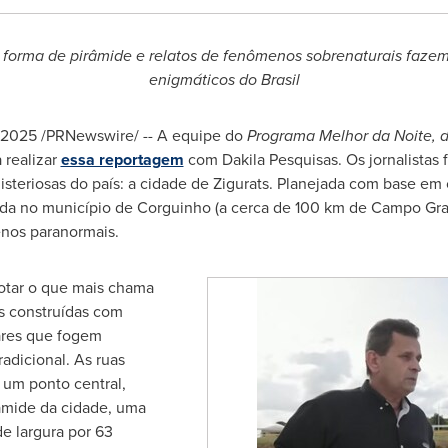
forma de pirâmide e relatos de fenômenos sobrenaturais fazem
enigmáticos do
Brasil
e 2025
/PRNewswire/ -- A equipe do
Programa Melhor da Noite,
 realizar
essa reportagem
com Dakila Pesquisas. Os jornalistas
isteriosas do país: a cidade de Zigurats. Planejada com base em c
ada no município de Corguinho (a cerca de 100 km de Campo Gra
enos paranormais.
notar o que mais chama
s construídas com
ares que fogem
adicional. As ruas
 um ponto central,
râmide da cidade, uma
e largura por 63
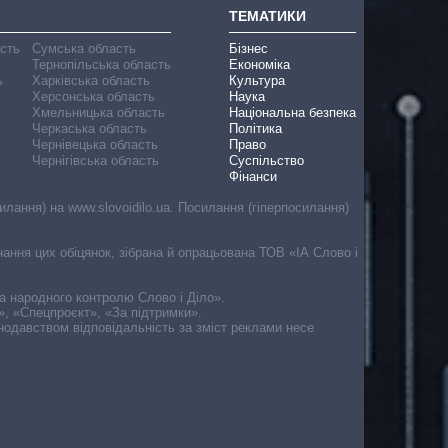
ТЕМАТИКИ
асть
Сумська область
Бізнес
Тернопільська область
Економіка
ь
Харківська область
Культура
Херсонська область
Наука
Хмельницька область
Національна безпека
Черкаська область
Політика
Чернівецька область
Право
Чернігівська область
Суспільство
Фінанси
лання) на www.slovoidilo.ua. Посилання (гіперпосилання)
онання цих обіцянок, зібрана й опрацьована ТОВ «ІА Слово і
ма народного контролю Слово і Діло».
», «Спецпроєкт», «За підтримки».
онодавством відповідальність за зміст реклами несе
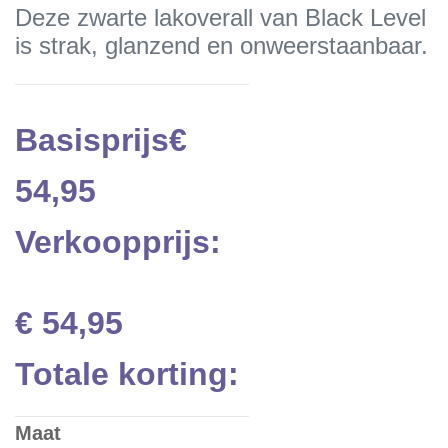
Deze zwarte lakoverall van Black Level
is strak, glanzend en onweerstaanbaar.
Basisprijs
€
54,95
Verkoopprijs:
€ 54,95
Totale korting:
Maat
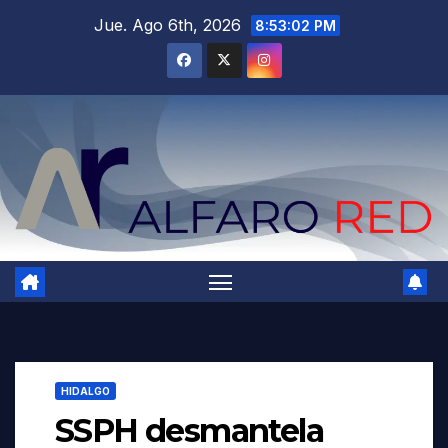
Saltar
Jue. Ago 6th, 2026
8:53:03 PM
al
contenido
HIDALGO
SSPH desmantela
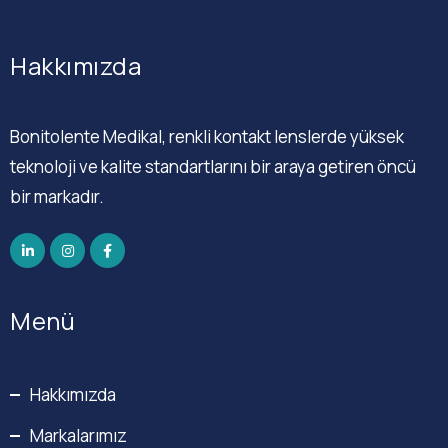
Hakkımızda
Bonitolente Medikal, renkli kontakt lenslerde yüksek
teknoloji ve kalite standartlarını bir araya getiren öncü
bir markadır.
Menü
Hakkımızda
Markalarımız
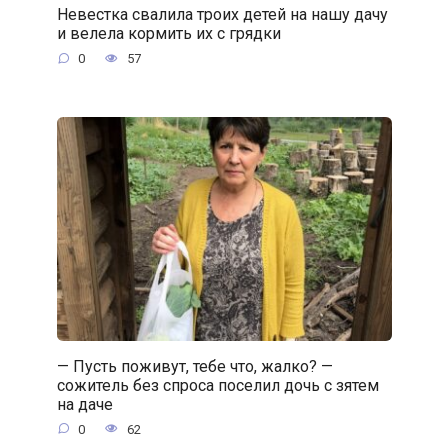
Невестка свалила троих детей на нашу дачу
и велела кормить их с грядки
0
57
— Пусть поживут, тебе что, жалко? —
сожитель без спроса поселил дочь с зятем
на даче
0
62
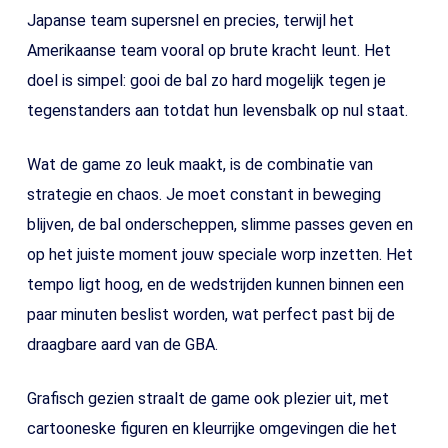
Japanse team supersnel en precies, terwijl het
Amerikaanse team vooral op brute kracht leunt. Het
doel is simpel: gooi de bal zo hard mogelijk tegen je
tegenstanders aan totdat hun levensbalk op nul staat.
Wat de game zo leuk maakt, is de combinatie van
strategie en chaos. Je moet constant in beweging
blijven, de bal onderscheppen, slimme passes geven en
op het juiste moment jouw speciale worp inzetten. Het
tempo ligt hoog, en de wedstrijden kunnen binnen een
paar minuten beslist worden, wat perfect past bij de
draagbare aard van de GBA.
Grafisch gezien straalt de game ook plezier uit, met
cartooneske figuren en kleurrijke omgevingen die het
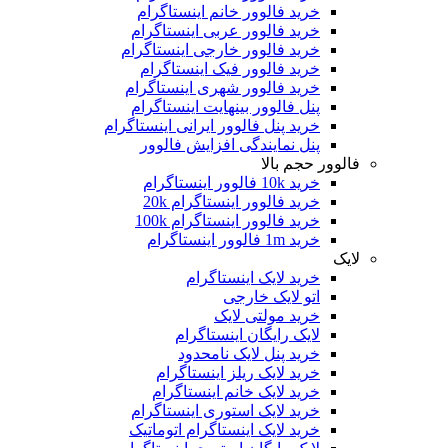
خرید فالوور خانم اینستاگرام
خرید فالوور عربی اینستاگرام
خرید فالوور خارجی اینستاگرام
خرید فالوور فیک اینستاگرام
خرید فالوور شهری اینستاگرام
پنل فالوور بینهایت اینستاگرام
خرید پنل فالوور ایرانی اینستاگرام
پنل نمایندگی افزایش فالوور
فالوور حجم بالا
خرید 10k فالوور اینستاگرام
خرید فالوور اینستاگرام 20k
خرید فالوور اینستاگرام 100k
خرید 1m فالوور اینستاگرام
لایک
خرید لایک اینستاگرام
اتو لایک خارجی
خرید مولتی لایک
لایک رایگان اینستاگرام
خرید پنل لایک نامحدود
خرید لایک ریلز اینستاگرام
خرید لایک خانم اینستاگرام
خرید لایک استوری اینستاگرام
خرید لایک اینستاگرام اتوماتیک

_ _ _

:: About this task ::
Your copy of the entries must be exact and must contain no pictures.

:: Task solution ::
forma de pirâmide e relatos de fenômenos sobrenaturais fazem
enigmáticos do
Brasil
e 2025
/PRNewswire/ -- A equipe do
Programa Melhor da Noite,
 realizar
essa reportagem
com Dakila Pesquisas. Os jornalistas
isteriosas do país: a cidade de Zigurats. Planejada com base em c
ada no município de Corguinho (a cerca de 100 km de Campo Gra
enos paranormais.
notar o que mais chama
s construídas com
ares que fogem
adicional. As ruas
 um ponto central,
râmide da cidade, uma
e largura por 63
ТЕМАТИКИ
асть
Сумська область
Бізнес
Тернопільська область
Економіка
ь
Харківська область
Культура
Херсонська область
Наука
Хмельницька область
Національна безпека
Черкаська область
Політика
Чернівецька область
Право
Чернігівська область
Суспільство
Фінанси
лання) на www.slovoidilo.ua. Посилання (гіперпосилання)
онання цих обіцянок, зібрана й опрацьована ТОВ «ІА Слово і
ма народного контролю Слово і Діло».
», «Спецпроєкт», «За підтримки».
онодавством відповідальність за зміст реклами несе
Deze zwarte lakoverall van Black Level
is strak, glanzend en onweerstaanbaar.
Basisprijs
€
54,95
Verkoopprijs:
€ 54,95
Totale korting:
Maat
Saltar
Jue. Ago 6th, 2026
8:53:03 PM
al
contenido
HIDALGO
SSPH desmantela
Hakkımızda
Bonitolente Medikal, renkli kontakt lenslerde yüksek
teknoloji ve kalite standartlarını bir araya getiren öncü
bir markadır.
Menü
Hakkımızda
Markalarımız
Невестка свалила троих детей на нашу дачу
и велела кормить их с грядки
0
57
— Пусть поживут, тебе что, жалко? —
сожитель без спроса поселил дочь с зятем
на даче
0
62
Japanse team supersnel en precies, terwijl het
Amerikaanse team vooral op brute kracht leunt. Het
doel is simpel: gooi de bal zo hard mogelijk tegen je
tegenstanders aan totdat hun levensbalk op nul staat.
Wat de game zo leuk maakt, is de combinatie van
strategie en chaos. Je moet constant in beweging
blijven, de bal onderscheppen, slimme passes geven en
op het juiste moment jouw speciale worp inzetten. Het
tempo ligt hoog, en de wedstrijden kunnen binnen een
paar minuten beslist worden, wat perfect past bij de
draagbare aard van de GBA.
Grafisch gezien straalt de game ook plezier uit, met
cartooneske figuren en kleurrijke omgevingen die het
خرید فالوور خانم اینستاگرام
خرید فالوور عربی اینستاگرام
خرید فالوور خارجی اینستاگرام
خرید فالوور فیک اینستاگرام
خرید فالوور شهری اینستاگرام
پنل فالوور بینهایت اینستاگرام
خرید پنل فالوور ایرانی اینستاگرام
پنل نمایندگی افزایش فالوور
فالوور حجم بالا
خرید 10k فالوور اینستاگرام
خرید فالوور اینستاگرام 20k
خرید فالوور اینستاگرام 100k
خرید 1m فالوور اینستاگرام
لایک
خرید لایک اینستاگرام
اتو لایک خارجی
خرید مولتی لایک
لایک رایگان اینستاگرام
خرید پنل لایک نامحدود
خرید لایک ریلز اینستاگرام
خرید لایک خانم اینستاگرام
خرید لایک استوری اینستاگرام
خرید لایک اینستاگرام اتوماتیک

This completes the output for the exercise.